Interesting. I hadn’t known about the G-Wagon obsession.
Footnote for petrolheads
According to Wikipedia,
The Mercedes-Benz G-Class, sometimes colloquially called the G-Wagen (as an abbreviation of Geländewagen) is a four-wheel drive automobile manufactured by Magna Steyr (formerly Steyr-Daimler-Puch) in Austria and sold by Mercedes-Benz. Originally developed as a military off-roader, later more luxurious models were added to the line.
It’s a perfectly hideous, vulgar vehicle IMO. You wouldn’t want your daughter to marry anyone who drove one.
Books, etc.
Patti Smith’s Book of Days is utterly delightful. Although it has a photograph for every day of the year, it’s not really a photography book. Many of the photographs are, qua photographs, technically mediocre. But that’s fine because their function is to act as triggers for reflective captions. On 10 March, for example, the pic is of a coffee cup and Patti’s spectacles. But the cup is a Brasserie Lipp cup, and the caption “All I needed in Paris” tells everything you need to know. I’d have taken a similar photograph if I’d been there.
On 6 April, the photograph is of her daughter outside the Pantheon in Rome. Caption reads: “Jesse before Rome’s Pantheon, the burial place of Raphael, the youthful Renaissance master who died on his thirty-seventh birthday. Known for his beauty of countenance and spirit, it was said that Nature wanted him for herself.”
On 12 February a photograph of her desk with an open antique book lying on it together with her beloved (but now defunct) Polaroid camera. The caption: “Still life with Finnegans Wake, a bible of the incomprehensible, by the great Irish writer, James Joyce. I obtained it some years ago in a London bookshop with money I earned performing poetry. Joyce laboured on his masterwork for seventeen years, so one need not hurry to navigate it.”

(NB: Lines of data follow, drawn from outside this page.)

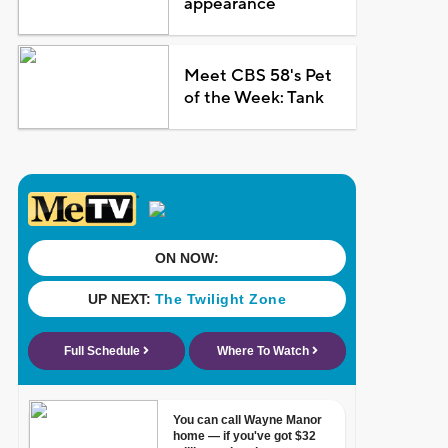
appearance
Meet CBS 58's Pet
of the Week: Tank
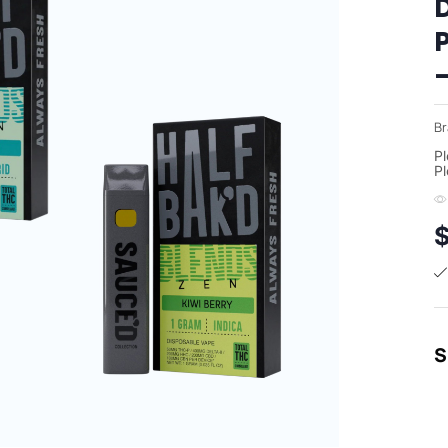
Br
Pl
Pl
S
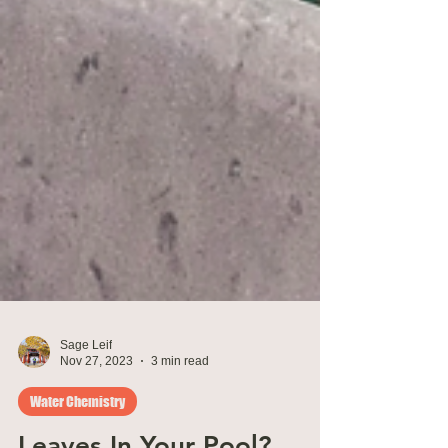
Sage Leif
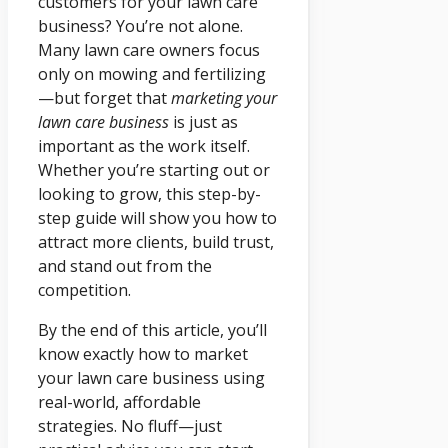
customers for your lawn care
business? You’re not alone.
Many lawn care owners focus
only on mowing and fertilizing
—but forget that
marketing your
lawn care business
is just as
important as the work itself.
Whether you’re starting out or
looking to grow, this step-by-
step guide will show you how to
attract more clients, build trust,
and stand out from the
competition.
By the end of this article, you’ll
know exactly how to market
your lawn care business using
real-world, affordable
strategies. No fluff—just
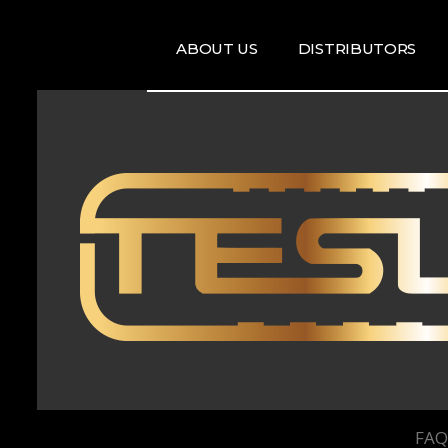
ABOUT US
DISTRIBUTORS
ARTISTS
DISRTIBUTORS
RE
MAP
TE
T
T
FAQ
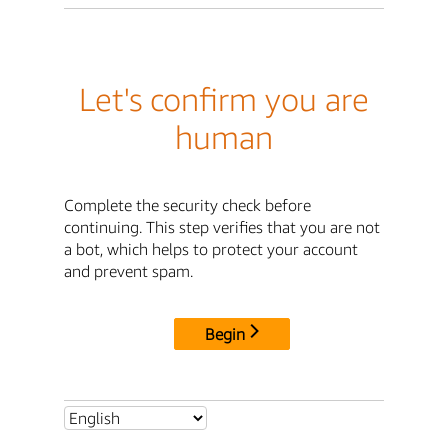
Let's confirm you are
human
Complete the security check before
continuing. This step verifies that you are not
a bot, which helps to protect your account
and prevent spam.
Begin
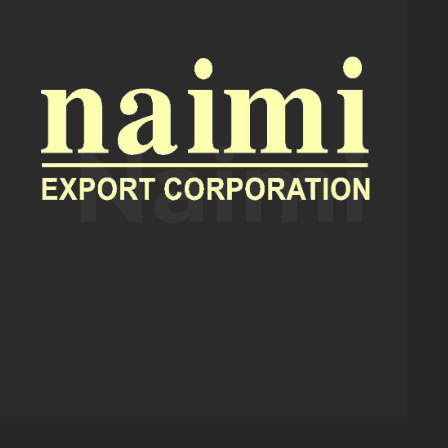
Naimi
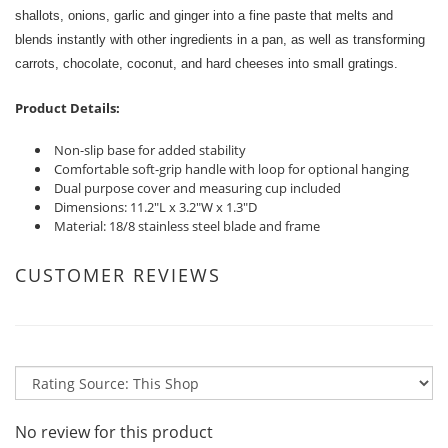
shallots, onions, garlic and ginger into a fine paste that melts and
blends instantly with other ingredients in a pan, as well as transforming
carrots, chocolate, coconut, and hard cheeses into small gratings.
Product Details:
Non-slip base for added stability
Comfortable soft-grip handle with loop for optional hanging
Dual purpose cover and measuring cup included
Dimensions: 11.2"L x 3.2"W x 1.3"D
Material: 18/8 stainless steel blade and frame
CUSTOMER REVIEWS
No review for this product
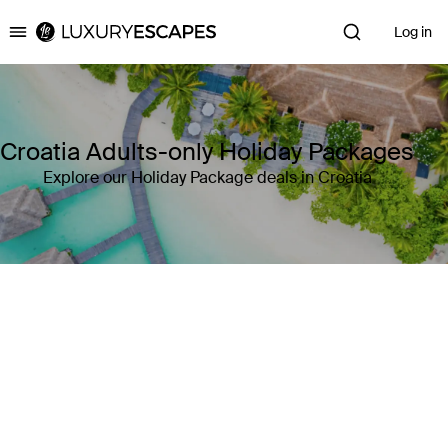
Log in
Luxury Escapes
Croatia Adults-only Holiday Packages
Explore our Holiday Package deals in Croatia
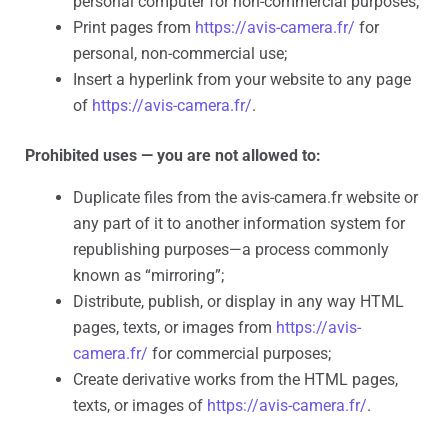
personal computer for non-commercial purposes;
Print pages from
https://avis-camera.fr/
for
personal, non-commercial use;
Insert a hyperlink from your website to any page
of
https://avis-camera.fr/
.
Prohibited uses — you are not allowed to:
Duplicate files from the avis-camera.fr website or
any part of it to another information system for
republishing purposes—a process commonly
known as “mirroring”;
Distribute, publish, or display in any way HTML
pages, texts, or images from
https://avis-
camera.fr/
for commercial purposes;
Create derivative works from the HTML pages,
texts, or images of
https://avis-camera.fr/
.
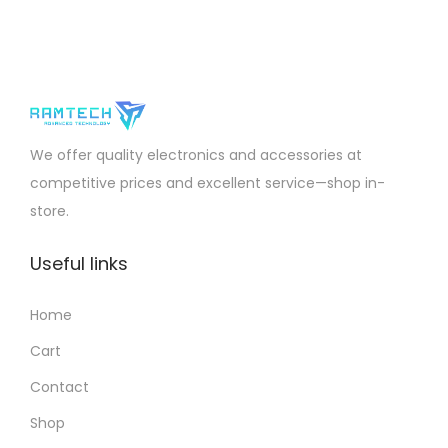
We offer quality electronics and accessories at
competitive prices and excellent service—shop in-
store.
Useful links
Home
Cart
Contact
Shop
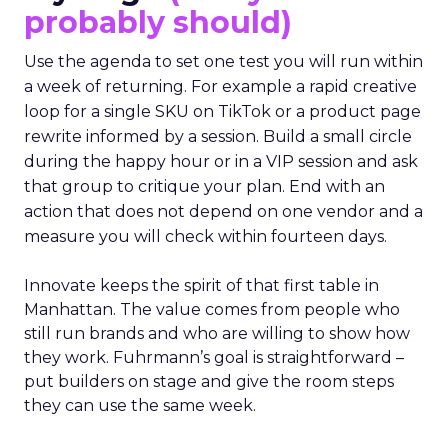
probably should)
Use the agenda to set one test you will run within
a week of returning. For example a rapid creative
loop for a single SKU on TikTok or a product page
rewrite informed by a session. Build a small circle
during the happy hour or in a VIP session and ask
that group to critique your plan. End with an
action that does not depend on one vendor and a
measure you will check within fourteen days.
Innovate keeps the spirit of that first table in
Manhattan. The value comes from people who
still run brands and who are willing to show how
they work. Fuhrmann’s goal is straightforward –
put builders on stage and give the room steps
they can use the same week.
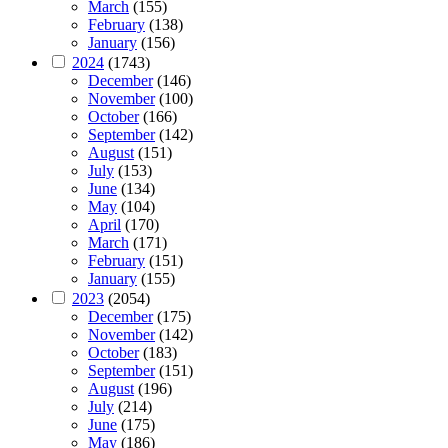
March
(155)
February
(138)
January
(156)
2024
(1743)
December
(146)
November
(100)
October
(166)
September
(142)
August
(151)
July
(153)
June
(134)
May
(104)
April
(170)
March
(171)
February
(151)
January
(155)
2023
(2054)
December
(175)
November
(142)
October
(183)
September
(151)
August
(196)
July
(214)
June
(175)
May
(186)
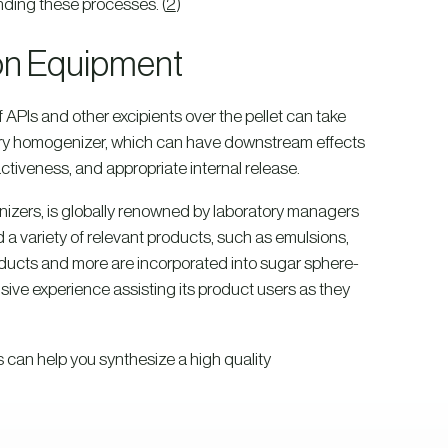
anding these processes. (
2
)
ion Equipment
 APIs and other excipients over the pellet can take
atory homogenizer, which can have downstream effects
activeness, and appropriate internal release.
izers, is globally renowned by laboratory managers
a variety of relevant products, such as emulsions,
roducts and more are incorporated into sugar sphere-
sive experience assisting its product users as they
 can help you synthesize a high quality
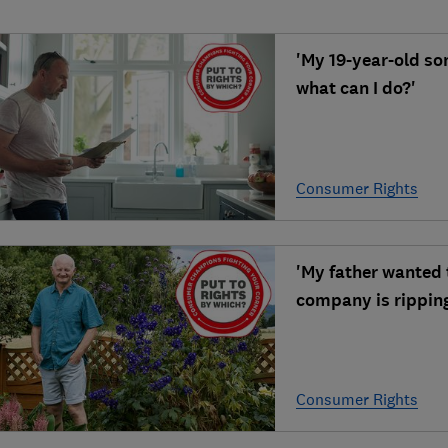
'My 19-year-old so
what can I do?'
Consumer Rights
'My father wanted t
company is ripping
Consumer Rights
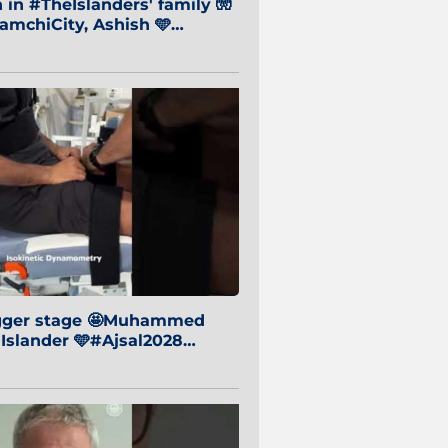
in #TheIslanders' family 🧤
mchiCity, Ashish 🩵
baiCity 🔵
igger stage 🤩Muhammed
 Islander 🩵#Ajsal2028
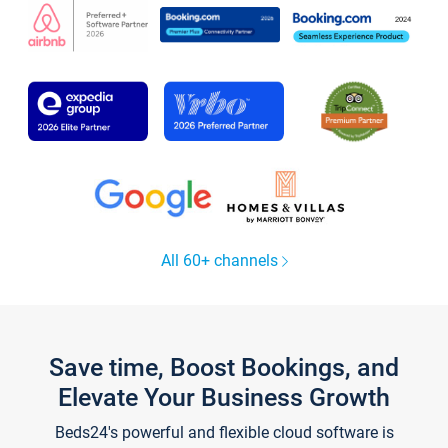
All 60+ channels
Save time, Boost Bookings, and
Elevate Your Business Growth
Beds24's powerful and flexible cloud software is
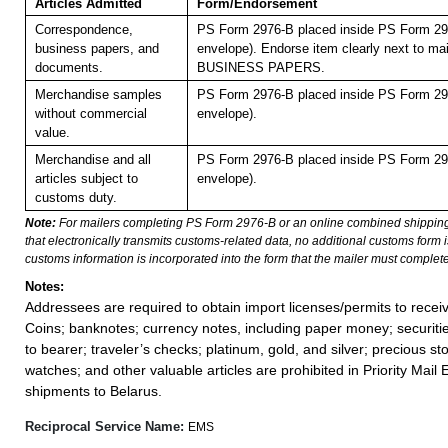
Articles Admitted
Form/Endorsement
Correspondence,
PS Form 2976-B placed inside PS Form 297
business papers, and
envelope). Endorse item clearly next to mai
documents.
BUSINESS PAPERS.
Merchandise samples
PS Form 2976-B placed inside PS Form 297
without commercial
envelope).
value.
Merchandise and all
PS Form 2976-B placed inside PS Form 297
articles subject to
envelope).
customs duty.
Note:
For mailers completing PS Form 2976-B or an online combined shippin
that electronically transmits customs-related data, no additional customs form
customs information is incorporated into the form that the mailer must complete
Notes:
Addressees are required to obtain import licenses/permits to rece
Coins; banknotes; currency notes, including paper money; securiti
to bearer; traveler’s checks; platinum, gold, and silver; precious st
watches; and other valuable articles are prohibited in Priority Mail 
shipments to Belarus.
Reciprocal Service Name:
EMS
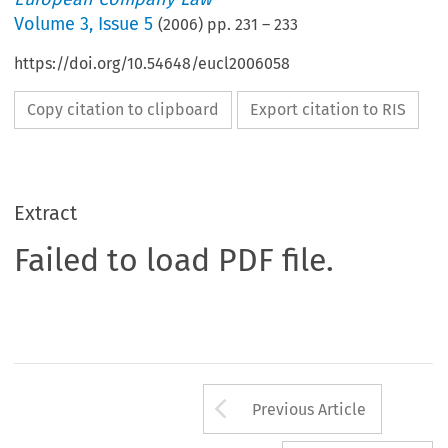
Volume
3
,
Issue 5
(
2006
) pp.
231
–
233
https://doi.org/10.54648/eucl2006058
Copy citation to clipboard
Export citation to RIS
Extract
Failed to load PDF file.
Arrow button us
Previous Article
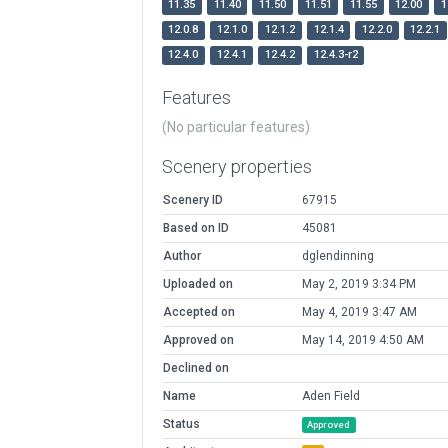
11.35
11.40
11.50
11.51
11.55
12.00
1
12.0.8
12.1.0
12.1.2
12.1.4
12.2.0
12.2.1
12.4.0
12.4.1
12.4.2
12.4.3-r2
Features
(No particular features)
Scenery properties
Scenery ID
67915
Based on ID
45081
Author
dglendinning
Uploaded on
May 2, 2019 3:34 PM
Accepted on
May 4, 2019 3:47 AM
Approved on
May 14, 2019 4:50 AM
Declined on
Name
Aden Field
Status
Approved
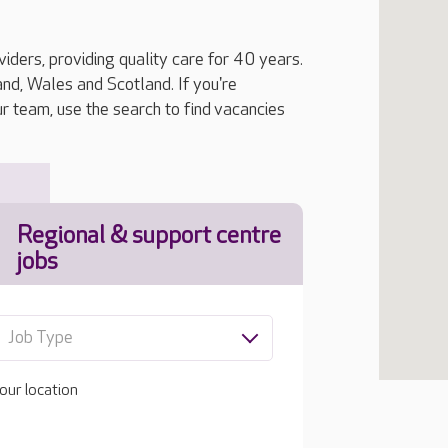
iders, providing quality care for 40 years.
, Wales and Scotland. If you're
ur team, use the search to find vacancies
Regional & support centre
jobs
Job Type
our location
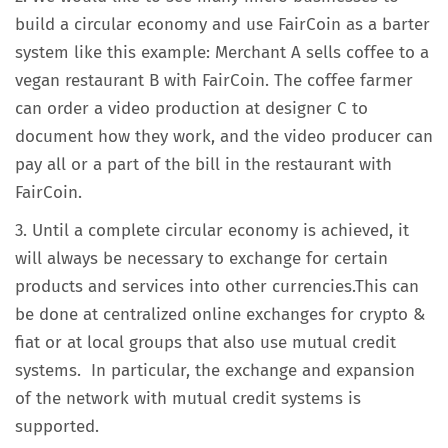
build a circular economy and use FairCoin as a barter
system like this example: Merchant A sells coffee to a
vegan restaurant B with FairCoin. The coffee farmer
can order a video production at designer C to
document how they work, and the video producer can
pay all or a part of the bill in the restaurant with
FairCoin.
3. Until a complete circular economy is achieved, it
will always be necessary to exchange for certain
products and services into other currencies.This can
be done at centralized online exchanges for crypto &
fiat or at local groups that also use mutual credit
systems. In particular, the exchange and expansion
of the network with mutual credit systems is
supported.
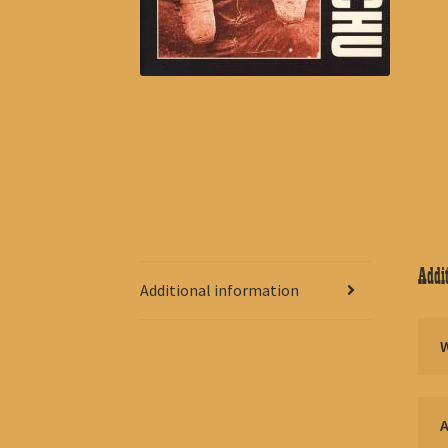
Addit
Additional information
A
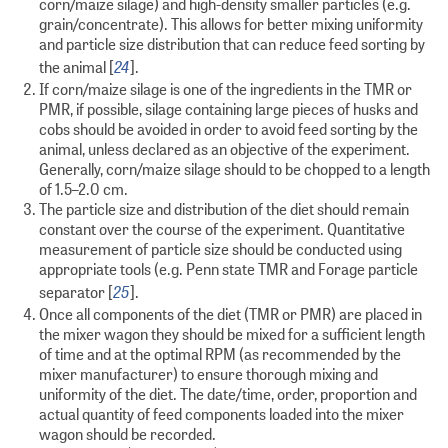
corn/maize silage) and high-density smaller particles (e.g.
grain/concentrate). This allows for better mixing uniformity
and particle size distribution that can reduce feed sorting by
24
the animal [
].
If corn/maize silage is one of the ingredients in the TMR or
PMR, if possible, silage containing large pieces of husks and
cobs should be avoided in order to avoid feed sorting by the
animal, unless declared as an objective of the experiment.
Generally, corn/maize silage should to be chopped to a length
of 1.5–2.0 cm.
The particle size and distribution of the diet should remain
constant over the course of the experiment. Quantitative
measurement of particle size should be conducted using
appropriate tools (e.g. Penn state TMR and Forage particle
25
separator [
].
Once all components of the diet (TMR or PMR) are placed in
the mixer wagon they should be mixed for a sufficient length
of time and at the optimal RPM (as recommended by the
mixer manufacturer) to ensure thorough mixing and
uniformity of the diet. The date/time, order, proportion and
actual quantity of feed components loaded into the mixer
wagon should be recorded.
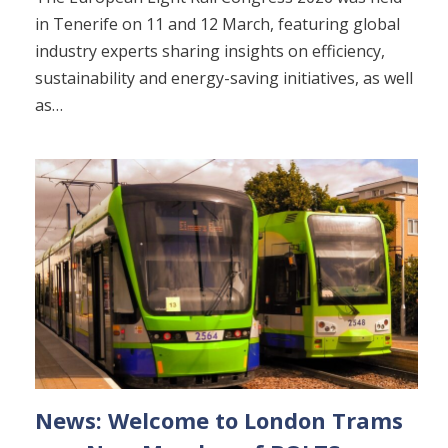
in Tenerife on 11 and 12 March, featuring global
industry experts sharing insights on efficiency,
sustainability and energy-saving initiatives, as well
as…
News: Welcome to London Trams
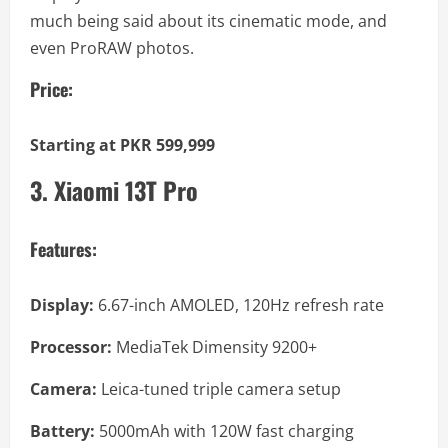
much being said about its cinematic mode, and
even ProRAW photos.
Price:
Starting at PKR 599,999
3. Xiaomi 13T Pro
Features:
Display:
6.67-inch AMOLED, 120Hz refresh rate
Processor:
MediaTek Dimensity 9200+
Camera:
Leica-tuned triple camera setup
Battery:
5000mAh with 120W fast charging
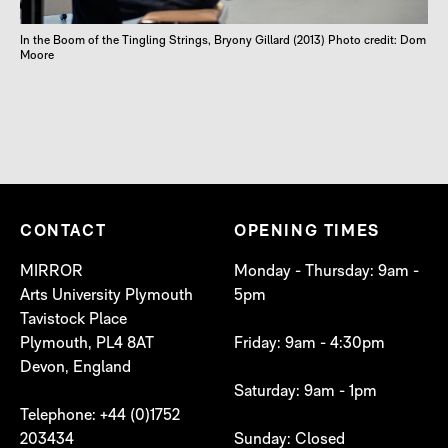
In the Boom of the Tingling Strings, Bryony Gillard (2013) Photo credit: Dom
Moore
CONTACT
OPENING TIMES
MIRROR
Monday - Thursday: 9am -
Arts University Plymouth
5pm
Tavistock Place
Plymouth, PL4 8AT
Friday: 9am - 4:30pm
Devon, England
Saturday: 9am - 1pm
Telephone: +44 (0)1752
203434
Sunday: Closed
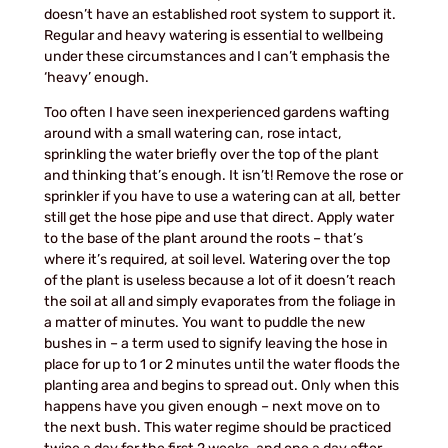
doesn’t have an established root system to support it.
Regular and heavy watering is essential to wellbeing
under these circumstances and I can’t emphasis the
‘heavy’ enough.
Too often I have seen inexperienced gardens wafting
around with a small watering can, rose intact,
sprinkling the water briefly over the top of the plant
and thinking that’s enough. It isn’t! Remove the rose or
sprinkler if you have to use a watering can at all, better
still get the hose pipe and use that direct. Apply water
to the base of the plant around the roots – that’s
where it’s required, at soil level. Watering over the top
of the plant is useless because a lot of it doesn’t reach
the soil at all and simply evaporates from the foliage in
a matter of minutes. You want to puddle the new
bushes in – a term used to signify leaving the hose in
place for up to 1 or 2 minutes until the water floods the
planting area and begins to spread out. Only when this
happens have you given enough – next move on to
the next bush. This water regime should be practiced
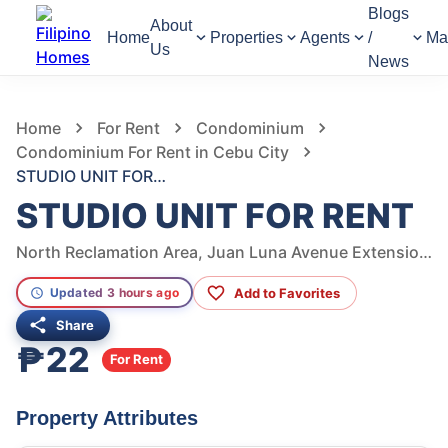
Blogs
About
Home
Properties
Agents
/
Ma
Us
News
856
Views
1
/
6
Home
For Rent
Condominium
Condominium For Rent in Cebu City
STUDIO UNIT FOR RENT
STUDIO UNIT FOR RENT
North Reclamation Area, Juan Luna Avenue Extension, Cebu City, Central Visayas, Philippines
Add to Favorites
Updated 3 hours ago
Share
₱22
For Rent
Property Attributes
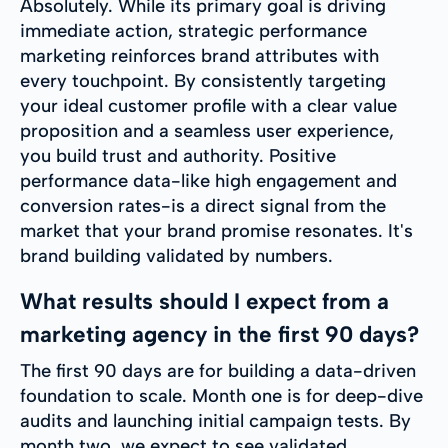
Absolutely. While its primary goal is driving
immediate action, strategic performance
marketing reinforces brand attributes with
every touchpoint. By consistently targeting
your ideal customer profile with a clear value
proposition and a seamless user experience,
you build trust and authority. Positive
performance data-like high engagement and
conversion rates-is a direct signal from the
market that your brand promise resonates. It's
brand building validated by numbers.
What results should I expect from a
marketing agency in the first 90 days?
The first 90 days are for building a data-driven
foundation to scale. Month one is for deep-dive
audits and launching initial campaign tests. By
month two, we expect to see validated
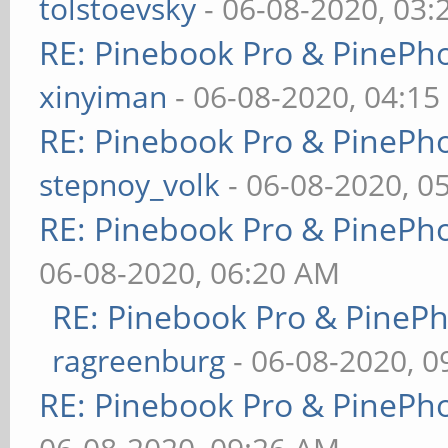
tolstoevsky
- 06-08-2020, 03
RE: Pinebook Pro & PinePh
xinyiman
- 06-08-2020, 04:1
RE: Pinebook Pro & PinePh
stepnoy_volk
- 06-08-2020, 0
RE: Pinebook Pro & PinePh
06-08-2020, 06:20 AM
RE: Pinebook Pro & PineP
ragreenburg
- 06-08-2020, 
RE: Pinebook Pro & PinePh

On 13 February (the next day) a photograph of her desk with an open notebook and what looks like a typewritten manuscript of A skeleton key to Finnegans Wake by Joseph Campbell and Henry Morton Robinson. Caption: The key is equally incomprehensible.”
You get the idea. It’ll make a lovely Christmas present. I can think of several of my friends who might just receive one on December 25.